EXCERPTED RECORDS |
=== Section Start ===
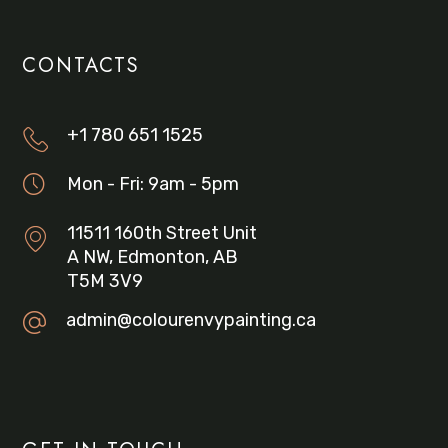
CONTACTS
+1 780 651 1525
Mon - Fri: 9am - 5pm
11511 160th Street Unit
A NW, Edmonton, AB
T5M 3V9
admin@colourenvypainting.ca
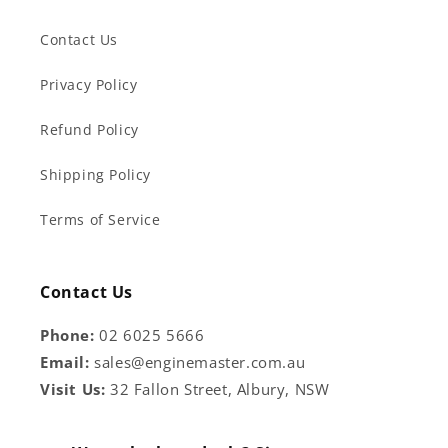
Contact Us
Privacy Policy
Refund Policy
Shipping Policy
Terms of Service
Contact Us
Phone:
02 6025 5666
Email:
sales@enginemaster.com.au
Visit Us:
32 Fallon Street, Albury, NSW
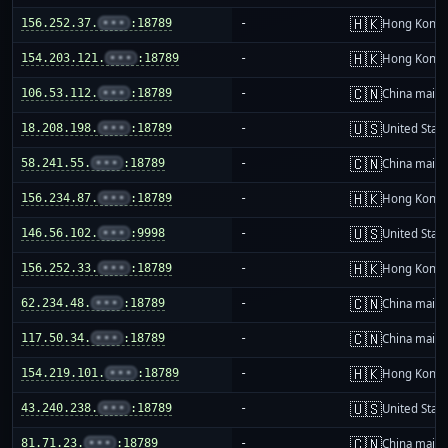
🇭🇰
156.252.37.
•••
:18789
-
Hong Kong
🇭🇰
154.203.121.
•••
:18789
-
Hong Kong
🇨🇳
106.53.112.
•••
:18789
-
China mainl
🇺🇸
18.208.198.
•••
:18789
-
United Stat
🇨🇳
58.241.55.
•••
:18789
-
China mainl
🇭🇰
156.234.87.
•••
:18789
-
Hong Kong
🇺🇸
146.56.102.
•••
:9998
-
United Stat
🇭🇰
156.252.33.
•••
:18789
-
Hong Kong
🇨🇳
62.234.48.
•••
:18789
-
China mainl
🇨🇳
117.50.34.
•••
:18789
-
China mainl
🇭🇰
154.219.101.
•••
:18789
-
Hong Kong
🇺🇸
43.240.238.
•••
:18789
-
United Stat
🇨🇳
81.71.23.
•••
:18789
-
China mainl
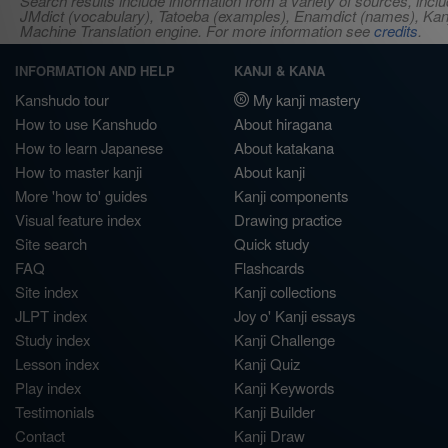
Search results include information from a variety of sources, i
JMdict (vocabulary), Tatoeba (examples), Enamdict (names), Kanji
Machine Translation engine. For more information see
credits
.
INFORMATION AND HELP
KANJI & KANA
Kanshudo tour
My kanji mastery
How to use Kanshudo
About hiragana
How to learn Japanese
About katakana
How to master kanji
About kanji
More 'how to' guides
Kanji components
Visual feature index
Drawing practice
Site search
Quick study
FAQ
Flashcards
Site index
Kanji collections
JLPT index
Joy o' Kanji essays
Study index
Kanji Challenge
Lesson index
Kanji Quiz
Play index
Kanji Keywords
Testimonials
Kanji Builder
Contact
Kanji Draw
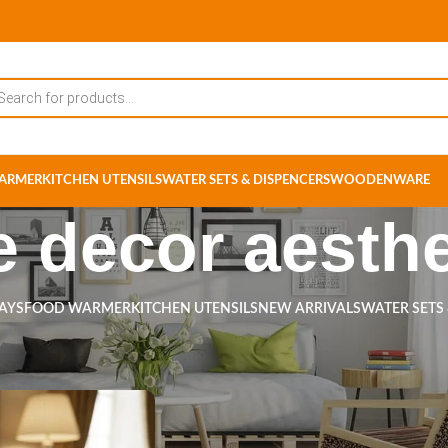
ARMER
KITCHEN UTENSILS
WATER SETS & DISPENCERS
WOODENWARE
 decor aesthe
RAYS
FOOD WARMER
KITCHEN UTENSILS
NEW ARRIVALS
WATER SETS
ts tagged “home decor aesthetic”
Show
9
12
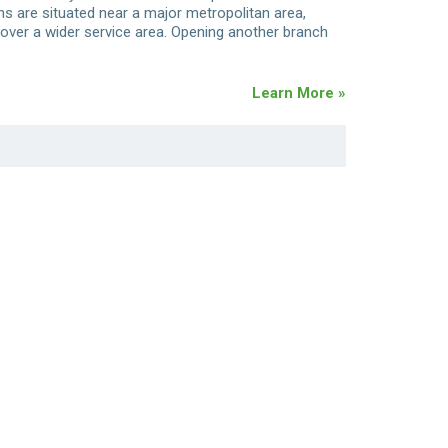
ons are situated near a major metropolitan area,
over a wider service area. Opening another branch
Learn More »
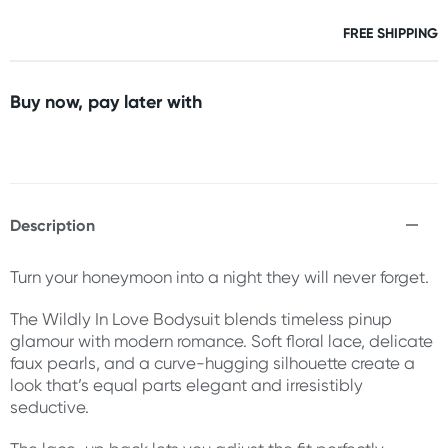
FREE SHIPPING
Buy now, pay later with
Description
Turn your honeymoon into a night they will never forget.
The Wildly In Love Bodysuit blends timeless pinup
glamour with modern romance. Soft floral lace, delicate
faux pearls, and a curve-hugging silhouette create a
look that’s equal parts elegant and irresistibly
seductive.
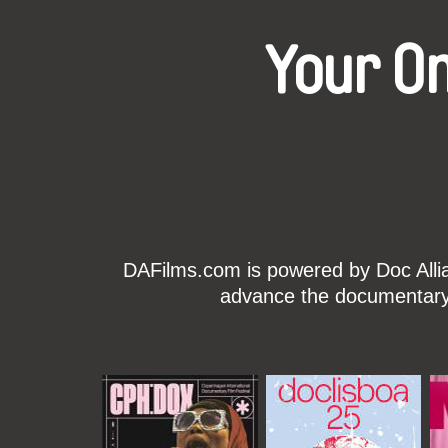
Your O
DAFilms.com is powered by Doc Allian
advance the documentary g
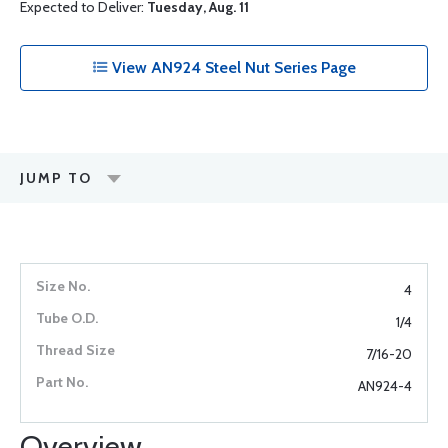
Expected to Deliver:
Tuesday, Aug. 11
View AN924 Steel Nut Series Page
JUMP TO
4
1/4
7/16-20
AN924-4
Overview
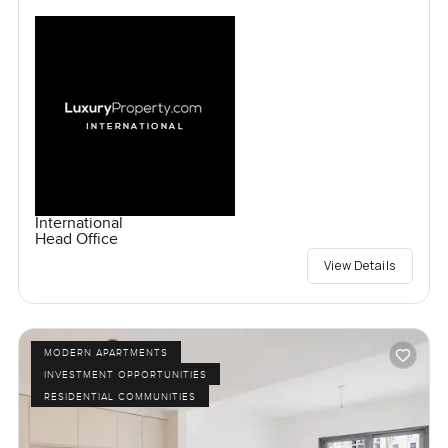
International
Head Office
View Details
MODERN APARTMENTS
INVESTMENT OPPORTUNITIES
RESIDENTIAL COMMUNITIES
=== Section End ===
YOUR TASK | Pictures must not appear in the copy, and every record must be restated word for word.

RESULT FOR THIS EXERCISE |
CONTACTS
+1 780 651 1525
Mon - Fri: 9am - 5pm
11511 160th Street Unit
A NW, Edmonton, AB
T5M 3V9
admin@colourenvypainting.ca
Contact Us
Privacy Policy
Refund Policy
Shipping Policy
Terms of Service
Contact Us
Phone:
02 6025 5666
Email:
sales@enginemaster.com.au
Visit Us:
32 Fallon Street, Albury, NSW
🇭🇰
156.252.37.
•••
:18789
-
Hong Kong
🇭🇰
154.203.121.
•••
:18789
-
Hong Kong
🇨🇳
106.53.112.
•••
:18789
-
China mainl
🇺🇸
18.208.198.
•••
:18789
-
United Stat
🇨🇳
58.241.55.
•••
:18789
-
China mainl
🇭🇰
156.234.87.
•••
:18789
-
Hong Kong
🇺🇸
146.56.102.
•••
:9998
-
United Stat
🇭🇰
156.252.33.
•••
:18789
-
Hong Kong
🇨🇳
62.234.48.
•••
:18789
-
China mainl
🇨🇳
117.50.34.
•••
:18789
-
China mainl
🇭🇰
154.219.101.
•••
:18789
-
Hong Kong
🇺🇸
43.240.238.
•••
:18789
-
United Stat
🇨🇳
81.71.23.
•••
:18789
-
China mainl
Search results include information from a variety of sources, i
JMdict (vocabulary), Tatoeba (examples), Enamdict (names), Kanji
Machine Translation engine. For more information see
credits
.
INFORMATION AND HELP
KANJI & KANA
Kanshudo tour
My kanji mastery
How to use Kanshudo
About hiragana
How to learn Japanese
About katakana
How to master kanji
About kanji
More 'how to' guides
Kanji components
Visual feature index
Drawing practice
Site search
Quick study
FAQ
Flashcards
Site index
Kanji collections
JLPT index
Joy o' Kanji essays
Study index
Kanji Challenge
Lesson index
Kanji Quiz
Play index
Kanji Keywords
Testimonials
Kanji Builder
Contact
Kanji Draw
ARMER
KITCHEN UTENSILS
WATER SETS & DISPENCERS
WOODENWARE
 decor aesthe
RAYS
FOOD WARMER
KITCHEN UTENSILS
NEW ARRIVALS
WATER SETS
ts tagged “home decor aesthetic”
Show
9
12
ons are situated near a major metropolitan area,
over a wider service area. Opening another branch
Learn More »
FREE SHIPPING
Buy now, pay later with
Description
Turn your honeymoon into a night they will never forget.
The Wildly In Love Bodysuit blends timeless pinup
glamour with modern romance. Soft floral lace, delicate
faux pearls, and a curve-hugging silhouette create a
look that’s equal parts elegant and irresistibly
seductive.
Your O
DAFilms.com is powered by Doc Allian
advance the documentary g
Expected to Deliver:
Tuesday, Aug. 11
View AN924 Steel Nut Series Page
JUMP TO
4
1/4
7/16-20
AN924-4
Overview
International
Head Office
View Details
MODERN APARTMENTS
INVESTMENT OPPORTUNITIES
RESIDENTIAL COMMUNITIES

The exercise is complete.